■ **ASSIGNED TASK**: Determine how many lines in the records that follow hold the string "nyní". Only that number should be returned.

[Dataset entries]
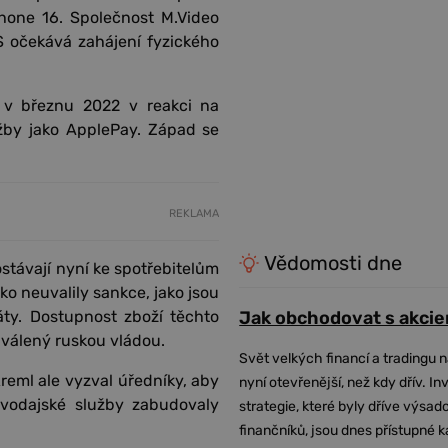
Phone 16. Společnost M.Video
S očekává zahájení fyzického
 v březnu 2022 v reakci na
užby jako ApplePay. Západ se
REKLAMA
Vědomosti dne
ostávají nyní ke spotřebitelům
ko neuvalily sankce, jako jsou
áty. Dostupnost zboží těchto
Jak obchodovat s akcie
hválený ruskou vládou.
Svět velkých financí a tradingu 
reml ale vyzval úředníky, aby
nyní otevřenější, než kdy dřív. In
avodajské služby zabudovaly
strategie, které byly dříve výsa
finančníků, jsou dnes přístupné 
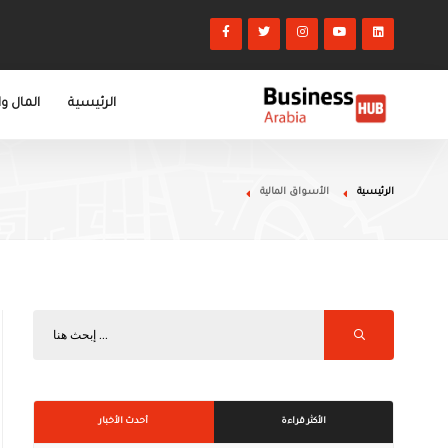
الرئيسية
المال و
الرئيسية
الأسواق المالية
الأكثر قراءة
أحدث الأخبار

■ **SOLUTION TO THIS TASK**: 2